Une audience la plus large possible… pour garantir des revenus

Si les futurs jeux mobiles de Nintendo ne seront pas des applications premium, ce seront alors des titres free to play. Ou plutôt faudra-t-il parler de jeux free to start. Satoru Iwata a en effet indiqué qu’il n’aimait pas le terme free to play, qui sous-entend que le jeu est réellement gratuit. Le terme free to start, qui sous-entend qu’une partie du jeu est payante une fois téléchargé, semble plus adapté et plus proche de la réalité pour Nintendo, qui ne se cache pas de vouloir faire payer les utilisateurs (plusieurs fois si possible) une fois le jeu installé.

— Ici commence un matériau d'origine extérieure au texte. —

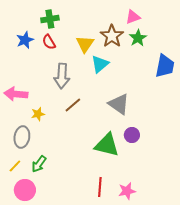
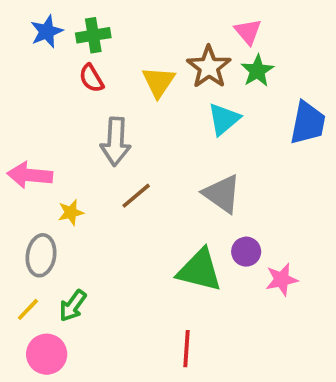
pink triangle: (133, 17) -> (248, 32), turned -49
blue star: (25, 40) -> (47, 32), moved
cyan triangle: (100, 64) -> (224, 119), moved
pink star: (127, 191) -> (282, 280), moved

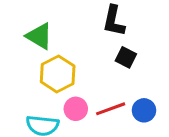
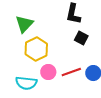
green triangle: (39, 36) -> (24, 24), turned 42

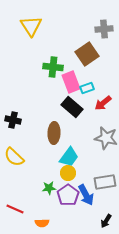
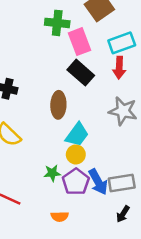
cyan rectangle: (87, 88) -> (122, 43), moved, size x1.5
red arrow: (103, 103) -> (119, 68), turned -48
gray rectangle: (105, 182) -> (122, 183), moved
orange semicircle: (42, 223) -> (60, 217), moved

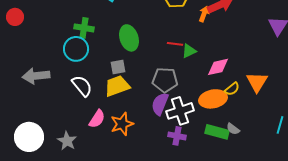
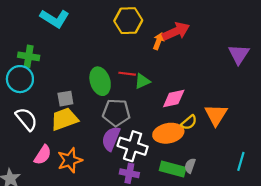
green ellipse: (129, 38) -> (100, 81), moved
white cross: (180, 111) -> (133, 146), turned 36
gray semicircle: (233, 129) -> (190, 166), turned 72

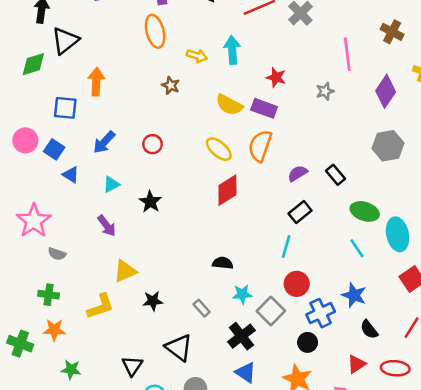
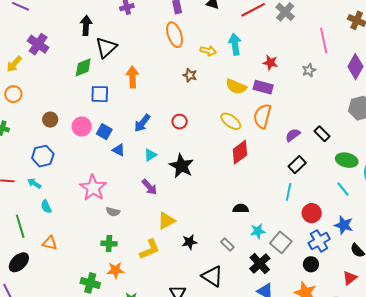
blue square: (65, 108) -> (100, 94), moved
black star: (150, 202) -> (181, 166), size x1.4
red circle: (297, 284) -> (312, 213), moved

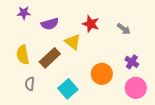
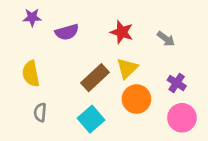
yellow triangle: (73, 42) -> (127, 68), moved, turned 36
brown rectangle: (50, 58) -> (95, 78), moved

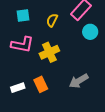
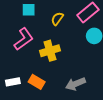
pink L-shape: (22, 45) -> (24, 39), turned -55
orange rectangle: (41, 84) -> (37, 82), turned -42

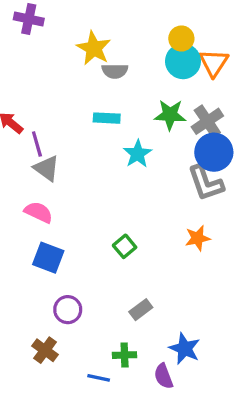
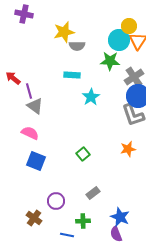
yellow circle: (181, 39) -> (129, 26), moved
yellow star: (94, 48) -> (64, 32), turned 30
green star: (170, 115) -> (110, 61), moved
purple circle: (68, 310) -> (56, 201), moved
purple semicircle: (164, 376) -> (116, 234), moved

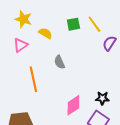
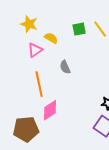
pink triangle: (20, 45) -> (35, 50), moved
pink diamond: (73, 105) -> (50, 110), moved

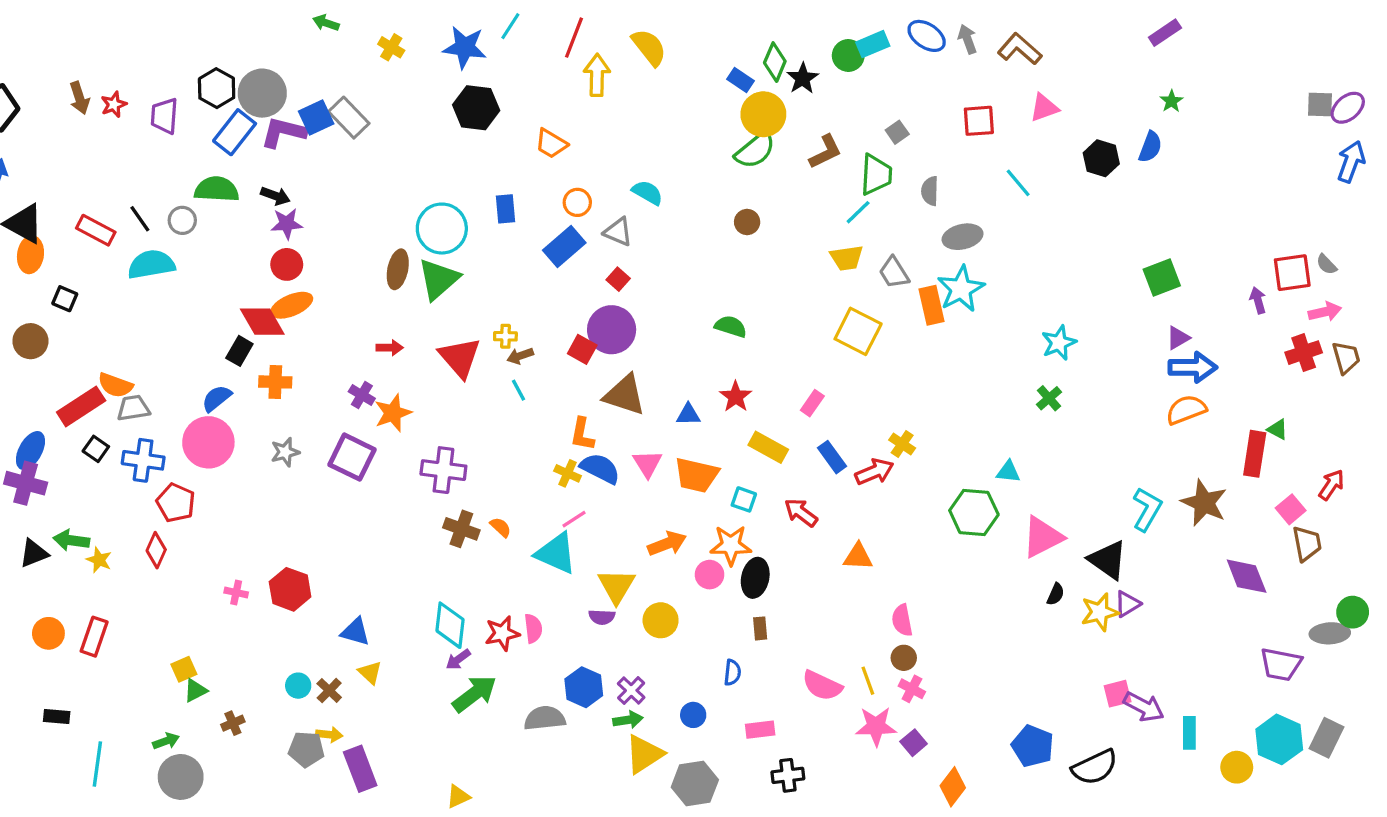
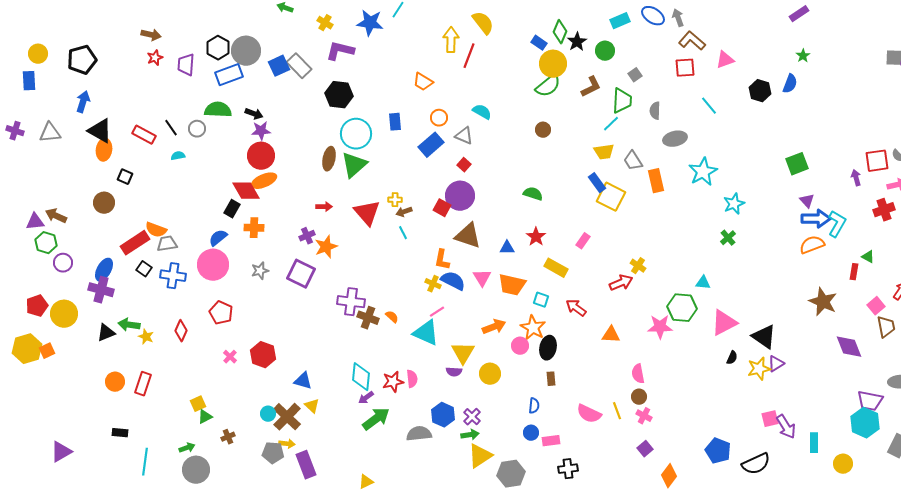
red line: (574, 38) -> (469, 56), moved
brown L-shape: (1020, 49) -> (692, 41), moved
green circle: (848, 55) -> (605, 51), moved
brown arrow: (79, 98) -> (151, 35), moved, turned -60
black hexagon: (476, 108) -> (339, 95), moved
blue rectangle: (235, 132) -> (229, 75), turned 32
purple L-shape: (283, 132) -> (340, 51), moved
cyan semicircle: (151, 264) -> (178, 156), size x0.5
red circle: (287, 264) -> (261, 156), size x1.4
cyan star: (961, 289) -> (703, 172), moved
purple triangle: (1178, 338) -> (807, 201), turned -42
purple cross: (362, 395) -> (307, 236), turned 35
red rectangle: (1255, 454) -> (854, 272), size x0.6
blue rectangle: (832, 457) -> (597, 183), moved
purple cross: (443, 470) -> (351, 302), moved
red pentagon: (176, 503) -> (221, 313), moved
cyan L-shape: (1147, 509) -> (837, 224), moved
orange star: (731, 545) -> (533, 328), turned 30
pink cross: (236, 593) -> (230, 357), turned 32
brown cross: (329, 690) -> (287, 417), size x1.8
purple arrow: (1144, 707) -> (786, 427), turned 30
blue circle: (693, 715) -> (531, 433), moved
pink star: (876, 726) -> (660, 327), moved
cyan hexagon: (1279, 739) -> (865, 423), moved

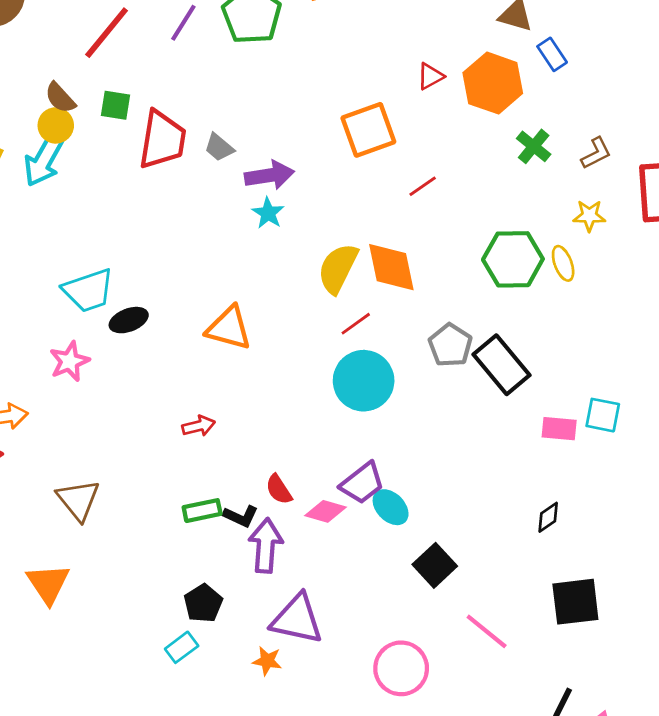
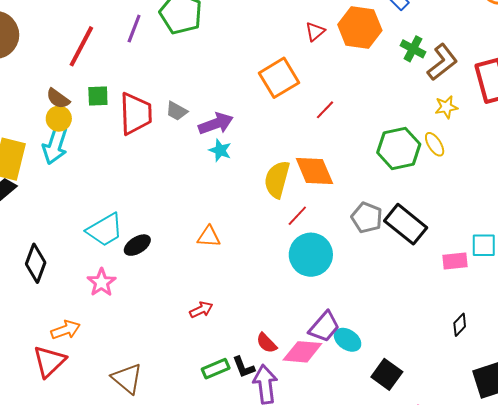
green cross: (534, 146) -> (413, 49), moved
brown L-shape: (596, 153) -> (442, 62), size x1.5
orange triangle: (229, 328) -> (209, 237), size x0.7
pink diamond: (326, 511) -> (302, 352), size x1.4
black L-shape: (241, 516) -> (244, 367), turned 55

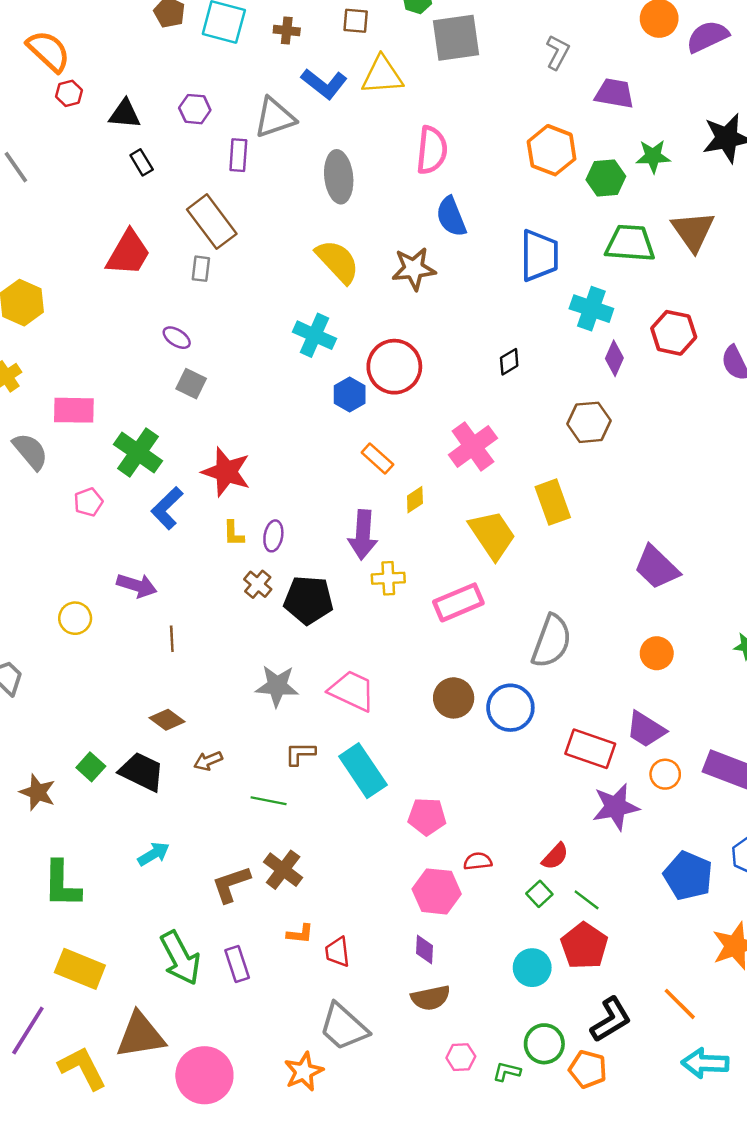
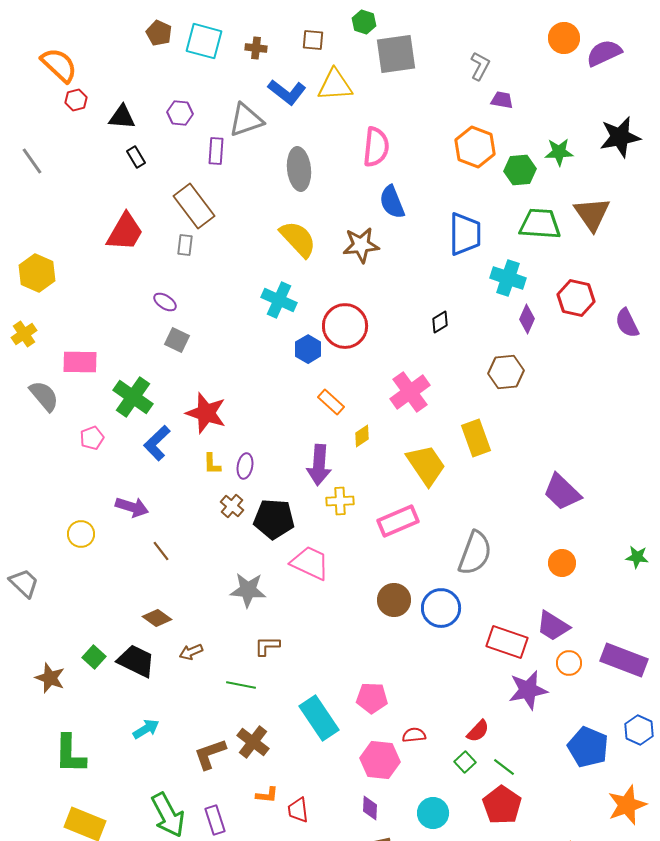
purple trapezoid: (614, 93) -> (502, 100), moved, size x0.7
brown line: (172, 639) -> (161, 551), turned -35
pink trapezoid: (352, 691) -> (310, 563), moved
cyan rectangle: (363, 771) -> (319, 718), moved
cyan circle: (532, 968) -> (433, 813), moved

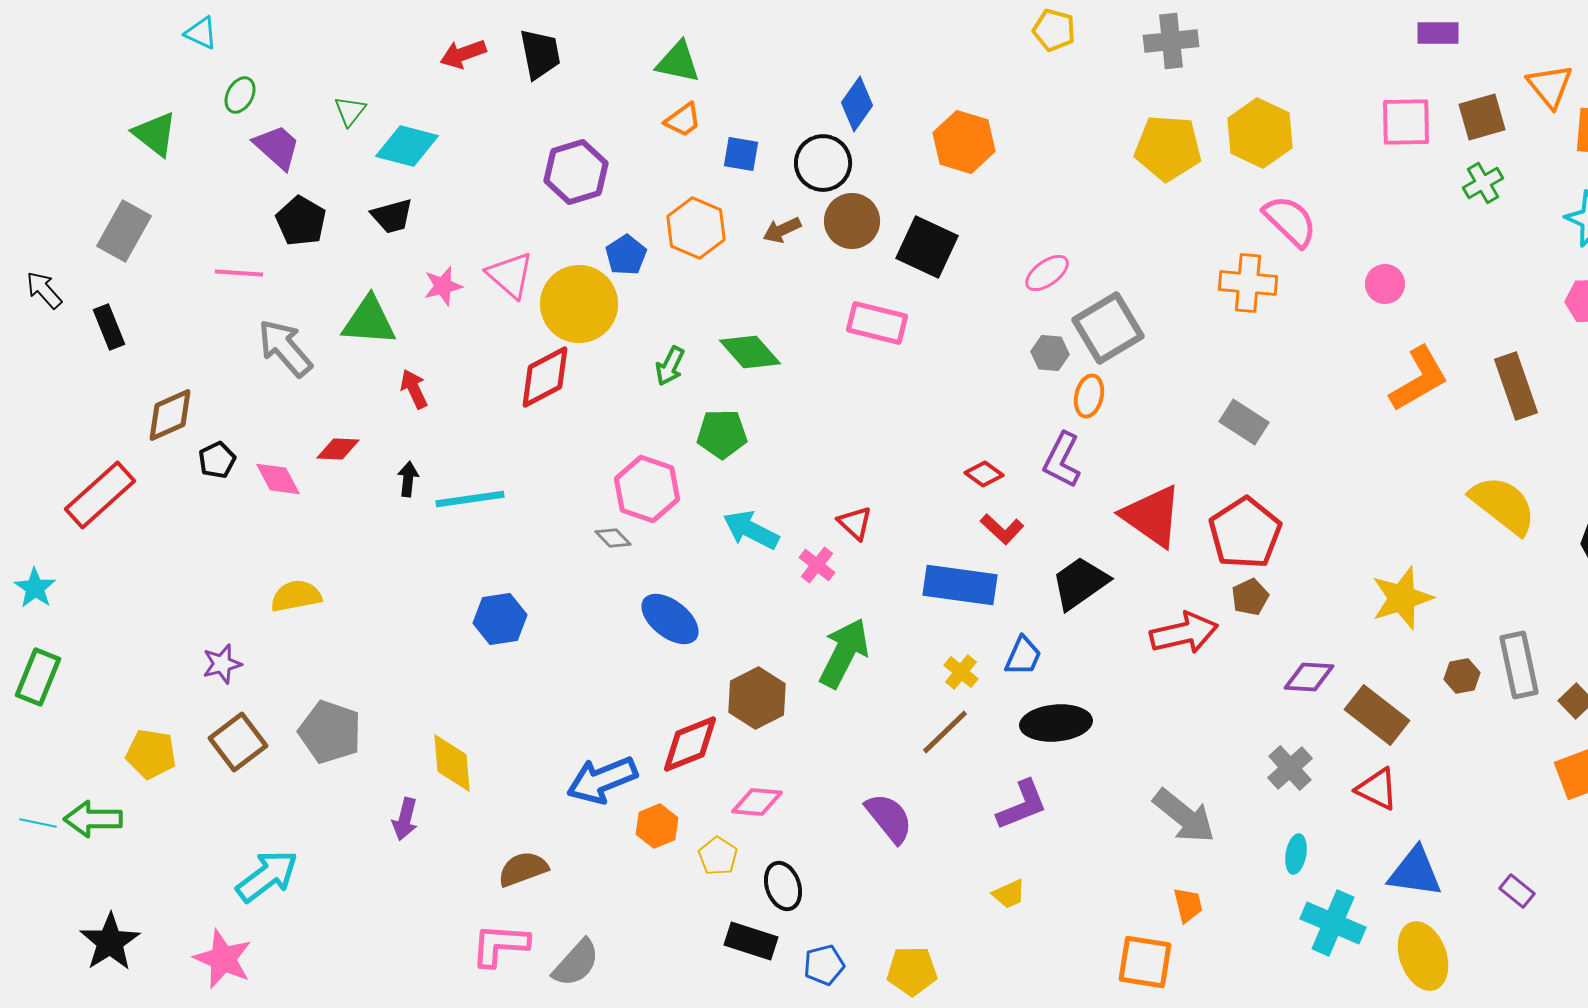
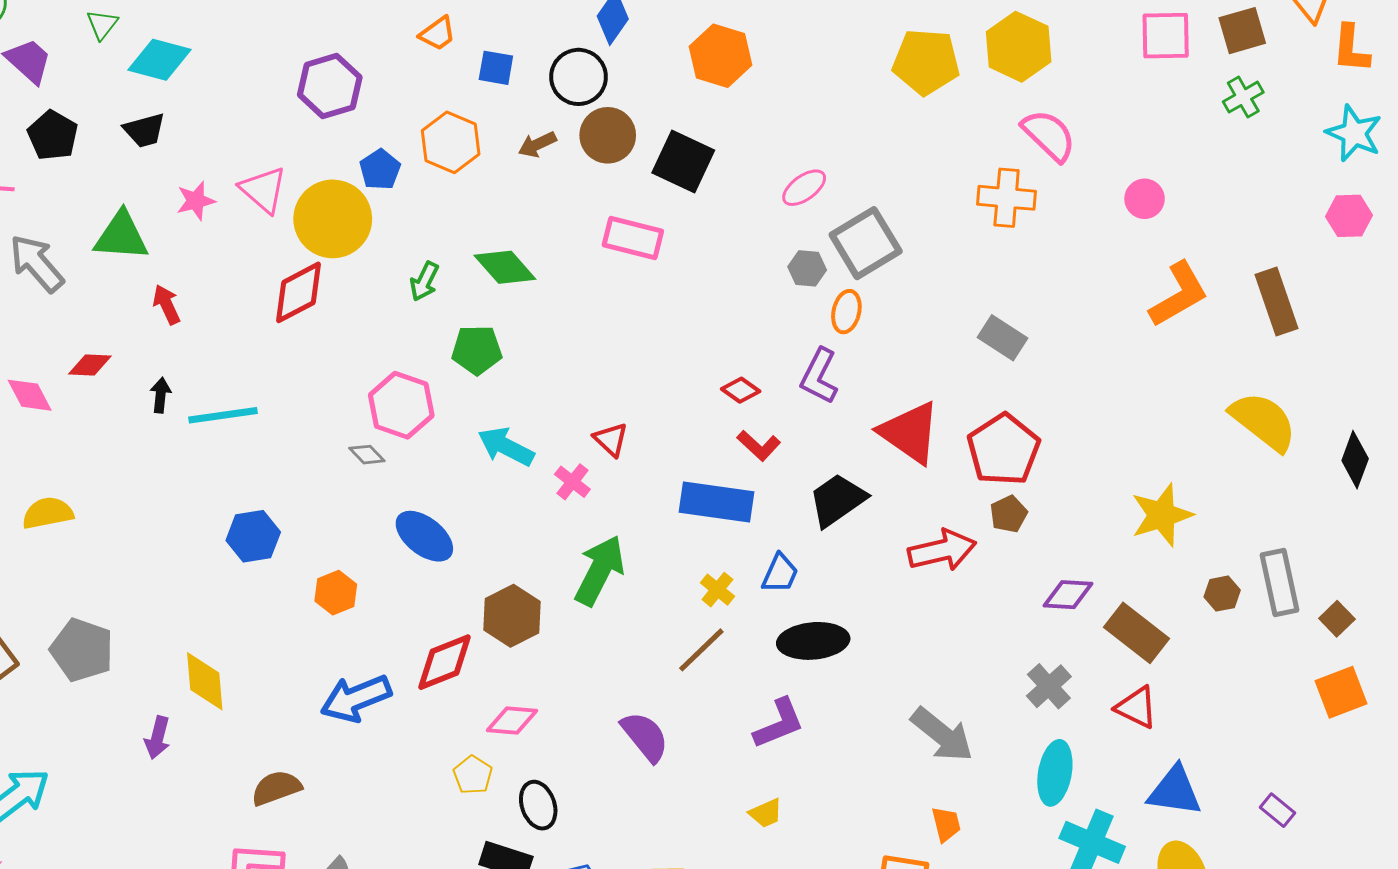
orange hexagon: (657, 826) -> (336, 593), moved
cyan ellipse: (1296, 854) -> (1055, 773), size x1.6

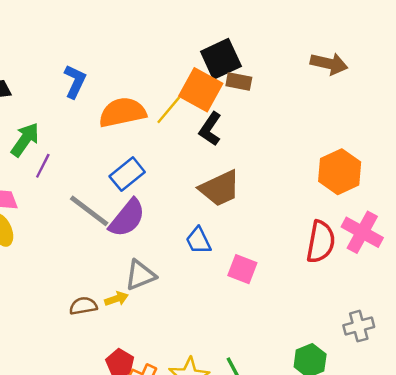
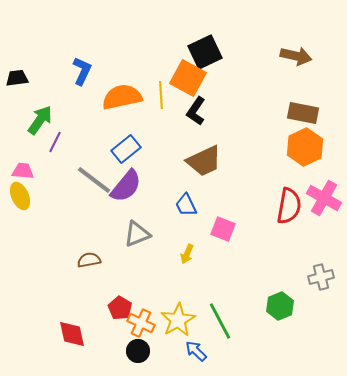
brown rectangle: (239, 81) -> (303, 113), moved, size x1.4
yellow line: (169, 110) -> (161, 95), turned -44
yellow arrow: (116, 299) -> (187, 254), moved, turned 132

La vision des jeux free to start de Nintendo est d’ailleurs très encourageante. Pour Iwata, il n’est pas tant question de frustrer les joueurs de façon à les pousser à sortir leur carte bleue que de réaliser des jeux à destination de la plus large audience possible, quel que soit son âge, son sexe, sa nationalité, sa langue ou encore son expérience dans les jeux vidéo, qui inciteront le plus large public possible à payer parce que le jeu leur plaît. En d’autres termes, les jeux de Nintendo ne viseront pas les baleines, cette infime part de joueurs d’un jeu free to play qui dépense des sommes folles dans les boutiques ingame et qui représente une partie importante des revenus d’un jeu, mais espère plutôt qu’une grande partie des joueurs payent, même des petites sommes, pour rentabiliser le titre. Ce qui sous-entend que la qualité des jeux, et non la frustration, les poussera à payer.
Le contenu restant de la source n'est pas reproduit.